Vidros: Cobre quebra de vidros, mármores e espelhos, dos que compõem portas e janelas aos que fazem parte de móveis, como mesas, prateleiras e molduras.

Responsabilidade civil familiar: Cobre gastos advocatícios e judiciais, além de eventuais indenizações decorrentes de danos a terceiros, causados pelo segurado, seus filhos, menores sob sua responsabilidade, empregados domésticos no exercício da profissão e animais domésticos. São situações como o cachorro que morde uma criança que invade o terreno da casa, o passante ferido por um objeto derrubado da janela do apartamento ou mesmo o vizinho que escorregue na calçada molhada em frente ao quintal que está sendo lavado. A contratação costuma custar bem pouco (veja o peso de cada cobertura no prêmio do seguro residencial).

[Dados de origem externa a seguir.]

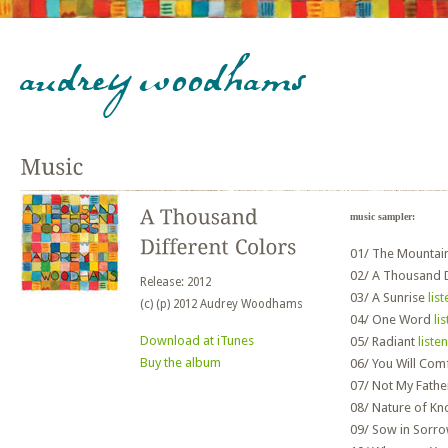
music sampler:
01/
The Mountai
02/
A Thousand D
Release: 2012
03/
A Sunrise
list
(c) (p) 2012 Audrey Woodhams
04/
One Word
li
Download at iTunes
05/
Radiant
listen
Buy the album
06/
You Will Com
07/
Not My Fath
08/
Nature of K
09/
Sow in Sorr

Perda e pagamento de aluguel: Caso o imóvel não possa permanecer ocupado devido à ocorrência de um sinistro, a seguradora paga uma indenização para que o segurado possa pagar um aluguel em uma moradia temporária, até que a reforma ou reconstrução da casa termine.

Escritório em residência: Cobre danos provocados por incêndio ou explosão na parte da casa que funciona como escritório para o segurado. Essa cobertura é essencial para quem trabalha em casa, pois os seguros normais não cobrem danos ao ambiente de trabalho que funciona dentro da residência do segurado.

Prédio, conteúdo, prédio + conteúdo: Muitas seguradoras permitem a contratação de um seguro apenas para o imóvel, apenas para os bens no interior do imóvel ou para ambos. O primeiro caso é mais indicado para o proprietário que não mora no imóvel, mas o aluga para terceiros. Já o seguro somente conteúdo é voltado para quem vive de aluguel e quer apenas proteger seus móveis e aparelhos, por exemplo. O terceiro caso é destinado a quem reside em imóvel próprio.

O que o seguro não cobre

Ler o contrato pode ser cansativo, mas é essencial, especialmente para conhecer as exclusões do seguro. Muitas vezes aquilo que pensamos estar incluído não está.

Objetos de valor estão sempre excluídos. Isso inclui obras de arte, joias e cartões de crédito e débito. Jardins, bebidas (como uma coleção de vinhos, por exemplo), eletrônicos portáteis e bicicletas também ficam de fora. Para todos esses itens existem seguros específicos, que podem, às vezes, ser contratados junto com o seguro residencial. Já documentos, dinheiro, alimentos, cosméticos e remédios não são seguráveis.

Também não estão incluídos danos causados por falhas de projeto ou problemas na estrutura do imóvel, material de má qualidade, desgaste de material, má conservação do imóvel, ferrugem, umidade, negligência, catástrofes naturais consideradas calamidade pública, convulsões sociais, contaminação por radioatividade, obras feitas pelo segurado e defeitos pré-existentes do qual o segurado já tivesse conhecimento antes de contratar o seguro.

Assistência 24 horas

Assim como os seguros de carro, os seguros de casa também permitem a contratação de uma infinidade de serviços para facilitar a vida do segurado. Normalmente, cada serviço só pode ser acionado por um determinado número de vezes. Confira os mais comuns:

- Serviços hidráulicos;
- Serviços elétricos (panes e trocas de resistências);
- Desentupimentos;
- Substituição de telhas;
- Chaveiro;
- Conserto de geladeira, freezer, máquina de lavar roupa ou louças, secadora, fogão a gás e micro-ondas;

Hoje em dia, algumas seguradoras oferecem também serviços voltados a animais de estimação (ida ao pet shop e até seguro de vida) e a crianças (babá para os pais que precisarem se ausentar numa emergência).